A tiny Australian outpost gets a steep Trump tariff despite few exports
FILE - Geese and a cow graze on a roadside unaffected by a passing car near a former convict barracks on Norfolk Island. The island is an external territory of Australia located in the Pacific Ocean between New Zealand and New Caledonia. / Photo: AP
a day ago

For Richard Cottle, owner of a concrete-mixing business on Norfolk Island, there was only one explanation when US President Donald Trump unveiled a hefty 29 percent tariff on the tiny territory about 600 miles off eastern Australia: "it was just a mistake".

Though the rugged volcanic island in the southern Pacific does ship a modest amount of Kentia palm seeds abroad, typically worth less than $1 million a year, mostly to Europe, news of the unusually steep tariff passed through its 2,188 residents on Thursday with a mixture of amusement and confusion.

"Norfolk Island is a little dot in the world," said Cottle by phone. "We don't export anything."

Norfolk Island was among dozens of tiny territories which appeared on the same list as China and the European Union as recipients of Trump's highly anticipated tariff regime, even though they do not have a real manufacturing or export industry.

Some, like the Heard and McDonald Islands in the Antarctic, which like Norfolk Island is overseen by Australia, did not even have human inhabitants.
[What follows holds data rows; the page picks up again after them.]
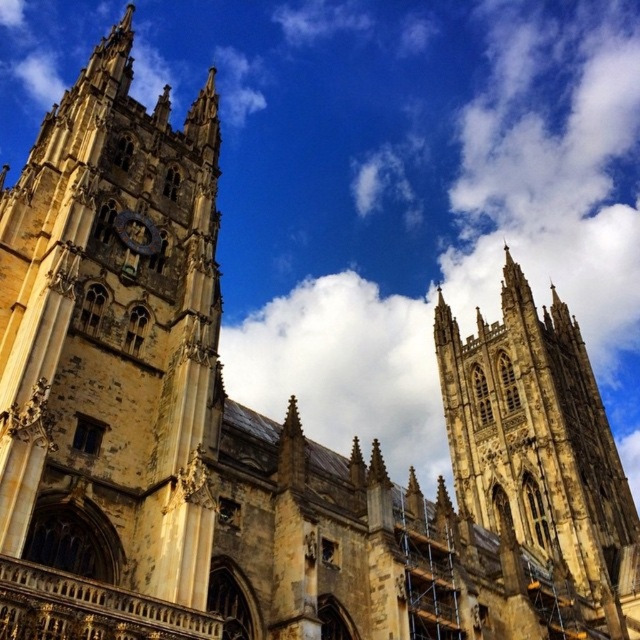 Which of these two, yellow stone tower at center or gold metallic clock at center, stands taller?

yellow stone tower at center

Which is behind, point (518, 522) or point (120, 221)?

The point (518, 522) is behind.

Who is more distant from viewer, [561,364] or [120,236]?

Positioned behind is point [561,364].

The height and width of the screenshot is (640, 640). In order to click on yellow stone tower at center in this screenshot , I will do `click(540, 449)`.

Can you confirm if yellow stone tower at left is positioned above yellow stone tower at center?

Yes.

Can you confirm if yellow stone tower at left is positioned below yellow stone tower at center?

Actually, yellow stone tower at left is above yellow stone tower at center.

Between point (36, 252) and point (532, 308), which one is positioned behind?

Positioned behind is point (532, 308).

Locate an element on the screen. This screenshot has width=640, height=640. yellow stone tower at left is located at coordinates (109, 365).

What do you see at coordinates (109, 365) in the screenshot? The height and width of the screenshot is (640, 640). I see `yellow stone tower at left` at bounding box center [109, 365].

Can you confirm if yellow stone tower at left is positioned to the right of gold metallic clock at center?

No, yellow stone tower at left is not to the right of gold metallic clock at center.

At what (x,y) coordinates should I click in order to perform the action: click on yellow stone tower at left. Please return your answer as a coordinate pair (x, y). The width and height of the screenshot is (640, 640). Looking at the image, I should click on (109, 365).

This screenshot has height=640, width=640. Identify the location of yellow stone tower at left. (109, 365). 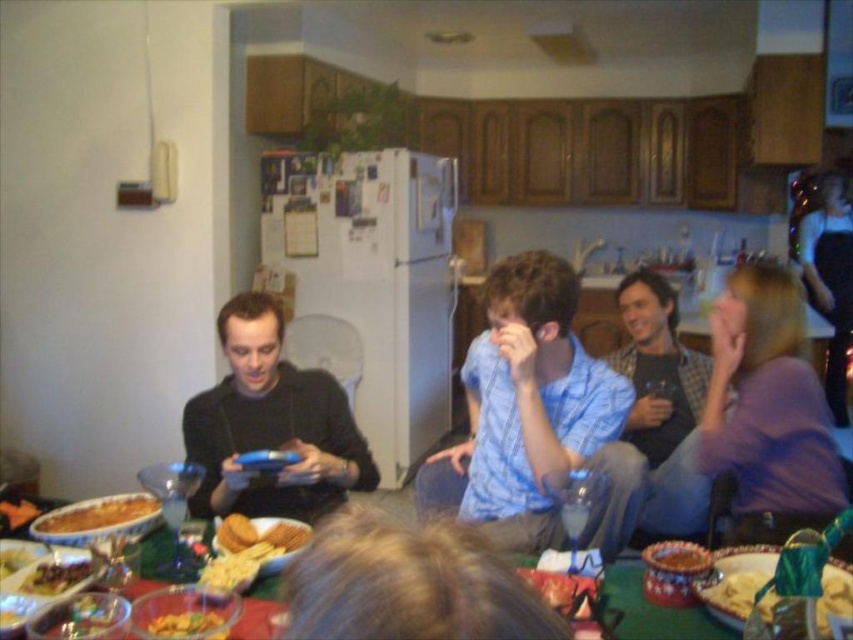 Question: Does green felt table at lower center come in front of yellow crumbly snack at lower left?

Choices:
 (A) no
 (B) yes

Answer: (B)

Question: Is golden crispy chips at center to the left of golden crispy chips at lower center from the viewer's perspective?

Choices:
 (A) yes
 (B) no

Answer: (A)

Question: Which object is the closest to the golden crispy chips at lower center?

Choices:
 (A) yellow crumbly snack at lower left
 (B) green felt table at lower center
 (C) shiny chocolate cake at lower left
 (D) shiny plastic baguette at lower right

Answer: (D)

Question: Which object is positioned closest to the light blue shirt at center?

Choices:
 (A) yellow crumbly snack at center
 (B) golden crispy chips at lower center

Answer: (B)

Question: Considering the real-world distances, which object is farthest from the golden crispy chips at lower center?

Choices:
 (A) golden crispy chips at center
 (B) green felt table at lower center
 (C) light blue shirt at center
 (D) black matte shirt at center

Answer: (D)

Question: Does green felt table at lower center appear under golden crispy chips at lower center?

Choices:
 (A) yes
 (B) no

Answer: (A) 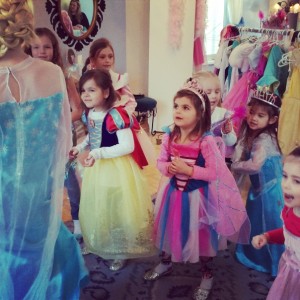 Where is `cream wall`? This screenshot has width=300, height=300. cream wall is located at coordinates (157, 31). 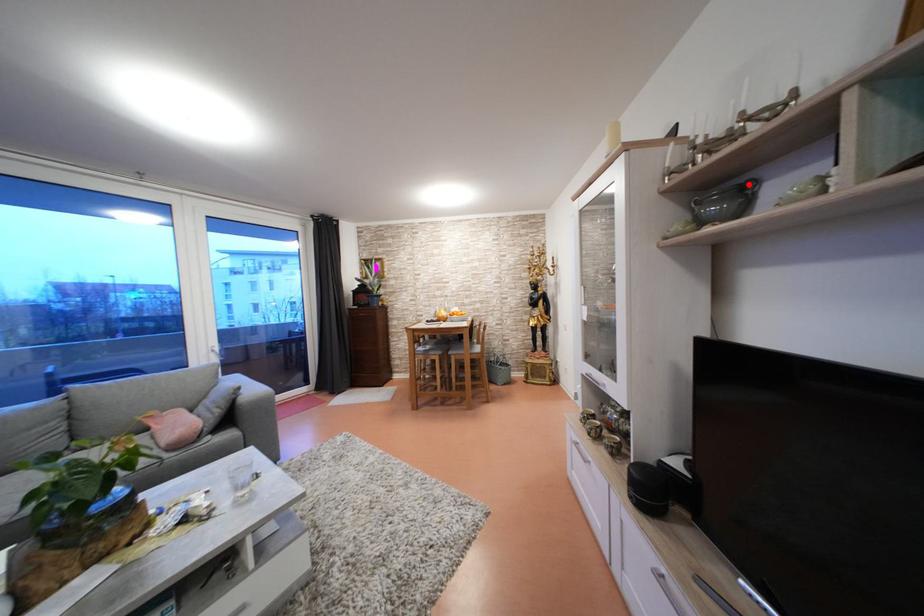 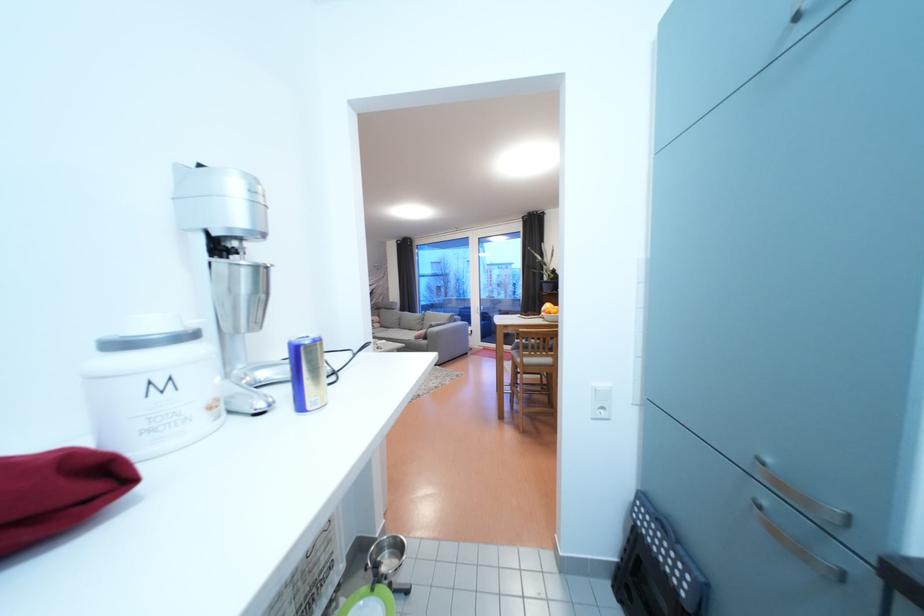 Question: I am providing you with two images of the same scene from different viewpoints. A red point is marked on the first image. Can you still see the location of the red point in image 2?

Choices:
 (A) Yes
 (B) No

Answer: (B)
No matter - as of Thursday, they faced a 10 percent tariff for exports to the US.

Australian Prime Minister Anthony Albanese, on the campaign trail ahead of an election in a month, told the media his country did better than most with a tariff of 10 percent - half of what the EU was hit with and one-third of what China got - but he had no explanation for Norfolk Island.
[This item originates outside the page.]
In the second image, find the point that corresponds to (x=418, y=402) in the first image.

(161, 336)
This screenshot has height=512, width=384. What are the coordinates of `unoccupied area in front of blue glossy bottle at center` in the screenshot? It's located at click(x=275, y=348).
"Last time I looked, Norfolk Island was a part of Australia," he told the Australian Broadcasting Corp. The separate, higher tariff "was somewhat unexpected and a bit strange", he added.

According to US government data, the US has recorded trade deficits with Norfolk Island for the past three years. The island exported $300,000 worth of goods to the US in 2022, $700,000 in 2023 and $200,000 in 2024. Its imports from the US stayed at $100,000 in those years.

Norfolk Island's imports from the US peaked at $11.7 million in 2020, when no exports were recorded. The data did not specify what goods were traded.

Other Norfolk Island business owners who spoke with Reuters could think of no manufacturing industry on the island, and added that its main industry by far was tourism. One pest control business owner, who asked not to be named, said that although they did not export to the US, they imported some rodent bait from the US via Australia.

"Products from Norfolk Island are going to have a 29 percent tariff? Well, there is no product, so it's not going to have an effect," said Gye Duncan, who owns a tax consultancy on the island.

"They probably don't even know where Norfolk Island is in the world. It's just probably an anomaly."